According to The Guardian, energy prices accounted for more than 60% of the overall monthly CPI increase. Gasoline prices jumped 40.5% from a year earlier, with the national average for a gallon of regular gas reaching $4.15, according to AAA — up sharply from $2.98 on February 28, the day President Donald Trump launched strikes on Iran.

Beyond the Pump: Broader Price Pressures

The inflation surge extends well beyond the gas station. BBC News reports that airline fares rose 26.7% annually, while food-at-home costs climbed 2.7% year-over-year, with tomato prices surging 32%, lettuce jumping nearly 25%, and coffee prices rising 17.5%.

Core CPI, which excludes volatile food and energy prices, rose 2.9% annually — up slightly from 2.8% in April but below economists’ expectations. Month-over-month core CPI rose just 0.2%, a softer reading that Business Insider notes offers “some reassurance that inflation expectations have not yet become unanchored,” according to Arielle Ingrassia, associate director at Evelyn Partners.

Wage Growth Falls Behind

Average hourly earnings increased 3.4% year-over-year, meaning inflation outpaced wage growth for the second consecutive month. Real earnings fell 0.7% over the year, according to Business Insider. Mark Hamrick, senior economic analyst at Bankrate, told the outlet that “the dividing line between the haves and the have nots is dictating whether consumers are able to keep with rising price levels.”

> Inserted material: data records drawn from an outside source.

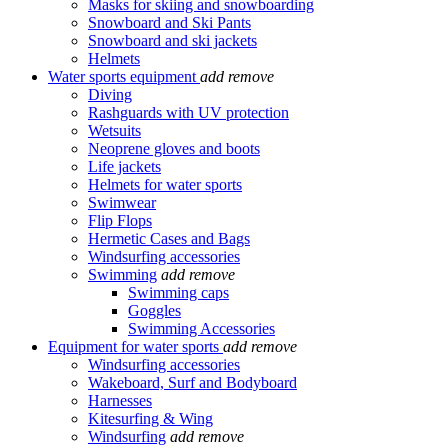
Masks for skiing and snowboarding
Snowboard and Ski Pants
Snowboard and ski jackets
Helmets
Water sports equipment
add
remove
Diving
Rashguards with UV protection
Wetsuits
Neoprene gloves and boots
Life jackets
Helmets for water sports
Swimwear
Flip Flops
Hermetic Cases and Bags
Windsurfing accessories
Swimming
add
remove
Swimming caps
Goggles
Swimming Accessories
Equipment for water sports
add
remove
Windsurfing accessories
Wakeboard, Surf and Bodyboard
Harnesses
Kitesurfing & Wing
Windsurfing
add
remove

CBS News reports that three-quarters of Americans say their incomes are not keeping up with inflation, according to a recent CBS News poll. Consumer sentiment has plummeted to historic lows, falling for three consecutive months, according to University of Michigan data.

White House Response

The White House attributed the price increases to “temporary disruptions” from the conflict. “Despite temporary disruptions as a result of Iran’s efforts to subvert the free flow of energy, President Trump’s broader economic agenda continues to deliver meaningful results for the American people,” spokesperson Kush Desai said in a statement, pointing to declining prices in prescription drugs, dairy, cars, and insurance.

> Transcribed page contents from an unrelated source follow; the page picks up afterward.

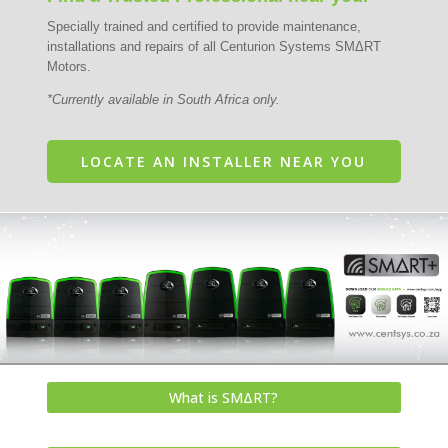
Specially trained and certified to provide maintenance,
installations and repairs of all Centurion Systems SMΔRT
Motors.
*Currently available in South Africa only.
LOCATE AN INSTALLER NEAR YOU
What is SMΔRT?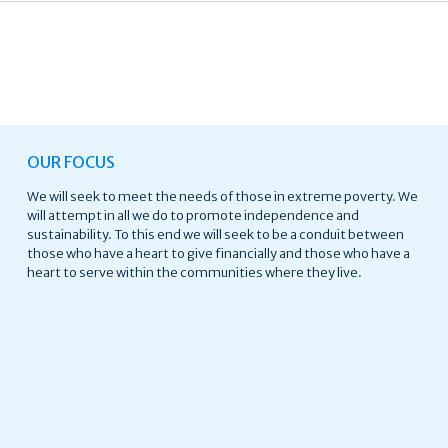
OUR FOCUS
We will seek to meet the needs of those in extreme poverty. We
will attempt in all we do to promote independence and
sustainability. To this end we will seek to be a conduit between
those who have a heart to give financially and those who have a
heart to serve within the communities where they live.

President Trump himself told reporters on Tuesday that he did not believe U.S. fuel prices were “very high, relatively speaking,” and has previously said he does not think about the cost of living “even a little bit” in the context of the war, stressing that Iran cannot be allowed to obtain a nuclear weapon.

The Fed’s Dilemma

The inflation data lands just days before the Federal Reserve’s next policy meeting on June 17 — the first under new Chair Kevin Warsh, who has signaled support for lower rates. However, economists widely expect the Fed to hold rates steady at 3.5% to 3.75%.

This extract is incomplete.